- Born: September 3, 1800 Pittsylvania County, Virginia, U.S.
- Died: November 5, 1846 Grant County, Wisconsin, U.S.
- Occupation: Politician
- Relatives: Alfred Brunson (father-in-law) Ira B. Brunson (brother-in-law)

= Thomas P. Burnett =

American politician (1800–1846)

Thomas Pendleton Burnett (September 3, 1800 – November 5, 1846) was a United States politician in the Wisconsin Territory.

==Biography==
Burnett was born to John and Judith Burnett on September 3, 1800, in Pittsylvania County, Virginia. He pursued a career as a lawyer, and was present at the surrender of Black Hawk and the end of the Black Hawk War. On December 29, 1836, Burnett married Lucia Maria Brunson. In 1835 he served as president of the Seventh Michigan Territorial Council (the Rump Council). In 1838, Burnett ran for Wisconsin Territorial Congressional Delegate and lost. He then was appointed reporter of the Wisconsin Territorial Supreme Court. In 1845–1846, Burnett served in the Wisconsin Territorial House of Representatives of the Wisconsin Territorial Legislature. He then served in the first Wisconsin Constitutional Convention of 1846.
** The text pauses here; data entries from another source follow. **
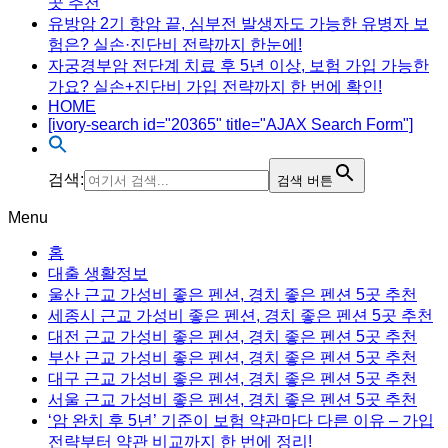
곳 추천
유방암 2기 항암 끝, 심부전 발생자도 가능한 유병자 보
험은? 실손·진단비 전략까지 한눈에!
자궁경부암 전단계 치료 후 5년 이상, 보험 가입 가능한
가요? 실손+진단비 가입 전략까지 한 번에 확인!
HOME
[ivory-search id="20365" title="AJAX Search Form"]
검색:
검색 버튼
Menu
홈
대출 생활정보
울산 근교 가성비 좋은 펜션, 경치 좋은 펜션 5곳 추천
세종시 근교 가성비 좋은 펜션, 경치 좋은 펜션 5곳 추천
대전 근교 가성비 좋은 펜션, 경치 좋은 펜션 5곳 추천
부산 근교 가성비 좋은 펜션, 경치 좋은 펜션 5곳 추천
대구 근교 가성비 좋은 펜션, 경치 좋은 펜션 5곳 추천
서울 근교 가성비 좋은 펜션, 경치 좋은 펜션 5곳 추천
‘암 완치 후 5년’ 기준이 보험 약관마다 다른 이유 – 가입
전략부터 약관 비교까지 한 번에 정리!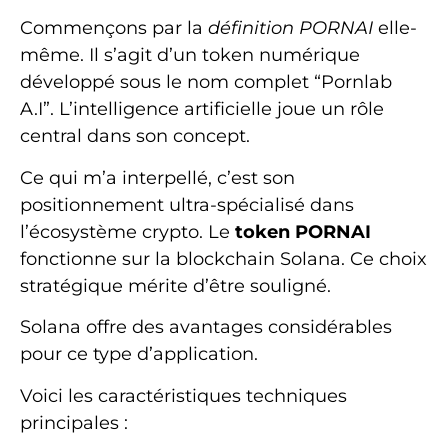
Commençons par la
définition PORNAI
elle-
même. Il s’agit d’un token numérique
développé sous le nom complet “Pornlab
A.I”. L’intelligence artificielle joue un rôle
central dans son concept.
Ce qui m’a interpellé, c’est son
positionnement ultra-spécialisé dans
l’écosystème crypto. Le
token PORNAI
fonctionne sur la blockchain Solana. Ce choix
stratégique mérite d’être souligné.
Solana offre des avantages considérables
pour ce type d’application.
Voici les caractéristiques techniques
principales :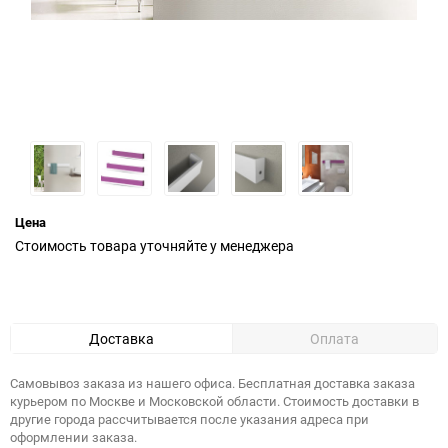
Цена
Стоимость товара уточняйте у менеджера
Доставка
Оплата
Самовывоз заказа из нашего офиса. Бесплатная доставка заказа
курьером по Москве и Московской области. Стоимость доставки в
другие города рассчитывается после указания адреса при
оформлении заказа.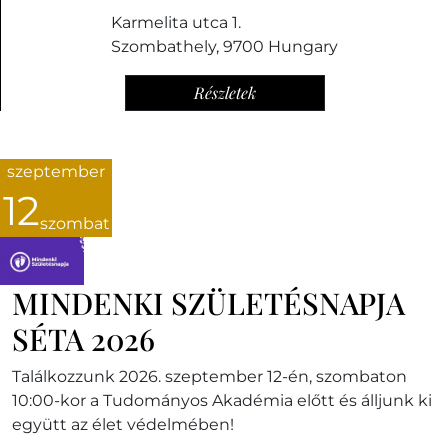
Karmelita utca 1.
Szombathely
,
9700
Hungary
Részletek
szeptember
12
szombat
MINDENKI SZÜLETÉSNAPJA
SÉTA 2026
Találkozzunk 2026. szeptember 12-én, szombaton
10:00-kor a Tudományos Akadémia előtt és álljunk ki
együtt az élet védelmében!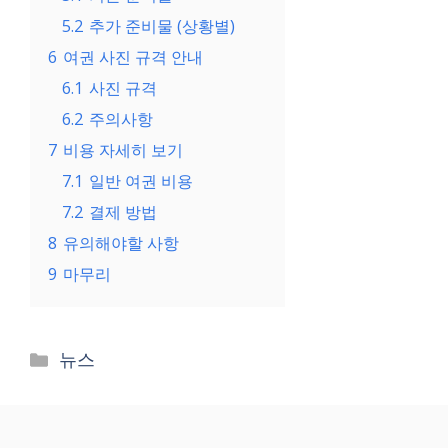
5.2
추가 준비물 (상황별)
6
여권 사진 규격 안내
6.1
사진 규격
6.2
주의사항
7
비용 자세히 보기
7.1
일반 여권 비용
7.2
결제 방법
8
유의해야할 사항
9
마무리
Categories
뉴스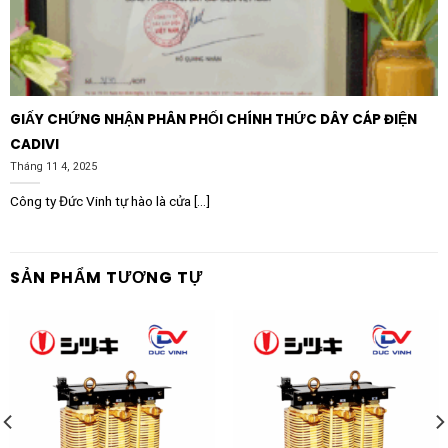
GIẤY CHỨNG NHẬN PHÂN PHỐI CHÍNH THỨC DÂY CÁP ĐIỆN
CADIVI
Tháng 11 4, 2025
Công ty Đức Vinh tự hào là cửa [...]
SẢN PHẨM TƯƠNG TỰ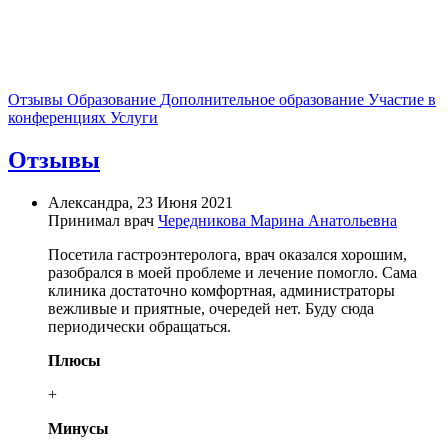
Отзывы
Образование
Дополнительное образование
Участие в
конференциях
Услуги
Отзывы
Александра, 23 Июня 2021
Принимал врач
Чередникова Марина Анатольевна
Посетила гастроэнтеролога, врач оказался хорошим,
разобрался в моей проблеме и лечение помогло. Сама
клиника достаточно комфортная, администраторы
вежливые и приятные, очередей нет. Буду сюда
периодически обращаться.
Плюсы
+
Минусы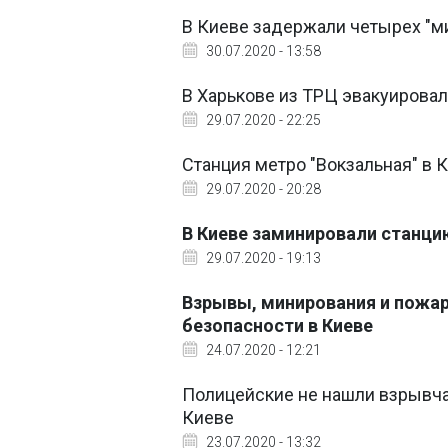
В Киеве задержали четырех "м
30.07.2020 - 13:58
В Харькове из ТРЦ эвакуировал
29.07.2020 - 22:25
Станция метро "Вокзальная" в 
29.07.2020 - 20:28
В Киеве заминировали станци
29.07.2020 - 19:13
Взрывы, минирования и пожар
безопасности в Киеве
24.07.2020 - 12:21
Полицейские не нашли взрывчат
Киеве
23.07.2020 - 13:32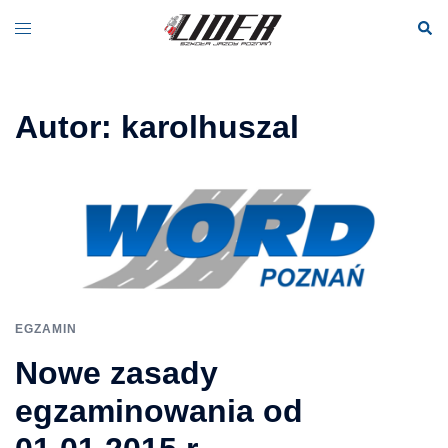
Przejdź
Wysz
Menu
do
przełączania
treści
Autor:
karolhuszal
EGZAMIN
Nowe zasady
egzaminowania od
A Methodist, he married Lucia Maria Brunsom on December 29, 1836. Burnett died of "bilious fever" (typhoid fever) on November 5, 1846, in Grant County, Wisconsin. He had been called home to attend to his family, which was ill with the disease; his mother died a few days before him, and his wife a few hours after him. Burnett County, Wisconsin is named after him.